Neurology & Pain Management Coding Alert

Reader Question:

Report Trigger Point Injections Per Session

Question: Medicare is denying us for trigger point code 20553 on the pretext that the information submitted does not support the frequency of services. Can you please help us understand the reason for this denial?


Florida Subscriber

Answer: You shouldn’t bill units with codes 20552 (Injection[s]; single or multiple trigger point[s], 1 or 2 muscle[s]) or 20553 (… single or multiple trigger point[s], 3 or more muscle[s]). Once the medical necessity for injections is established, use the appropriate ICD-9 code to support your diagnosis. Always keep a record of the muscles injected.

Since trigger point injections (TPIs) are per-session codes and not per-injection codes, do not append any modifiers. Select the appropriate code by the number of muscles injected.

Example: A patient presents with pain in his abdominal area and your physician administers six injections on the patient’s transverse abdominis and four injections on his rectus abdominus. You should report CPT® 20552 because the physician injected two muscles. Also include the appropriate J code from HCPCS if the physician used any type of therapeutic drug.

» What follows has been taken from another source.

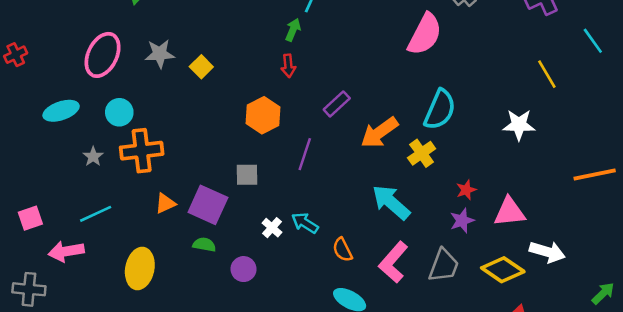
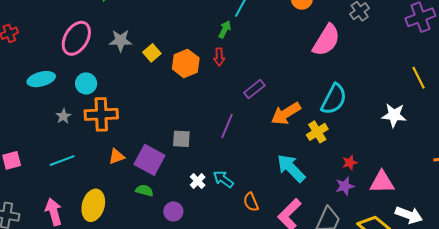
orange hexagon: (263, 115) -> (186, 63), moved
pink arrow: (66, 251) -> (54, 212), moved, turned 80

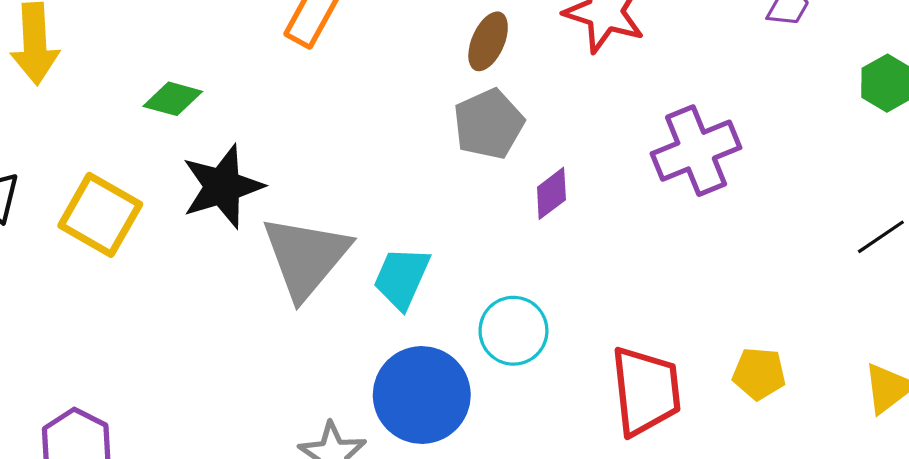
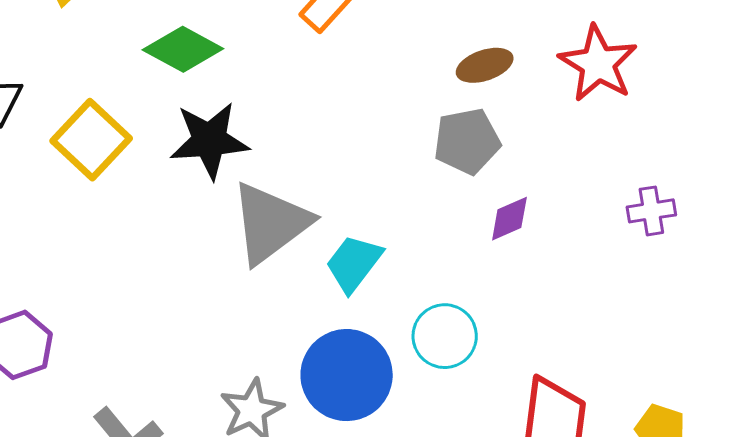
brown ellipse: (488, 41) -> (485, 65), turned 34
green diamond: (173, 99) -> (183, 49), size x1.4
purple cross: (696, 151) -> (651, 211), size x0.6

Tip: When repeat TPIs are necessary, the medical record must reflect the reason for repeated injections. The patient’s response to the previous injection is an important factor in deciding any subsequent treatments. Evidence of any improvement to the range of motion in any muscle area after an injection could potentially justify a repeat injection. When services are performed in excess of established parameters, they may be subject to a review for medical necessity.

In this case, the denial seems most probably due to the Medicare contractor’s LCD specifies how frequently in a specific time period that trigger point injections can be reported.  For example, the following is from the Cahaba LCD: “More than four (4) trigger point injections in a year’s time will not be covered by this Contractor. If a patient requires more than four (4) procedures of either CPT codes 20552 or 20553 during one year, a report stating the unusual circumstances and medical necessity for giving the additional injections must be documented in the patient’s medical record and made available to Medicare upon request.” Evidence of partial improvements to the range of motion in any muscle area after an injection, but with persistent significant pain, would justify a repeat injection. The medical record must clearly reflect the medical necessity for repeated injections.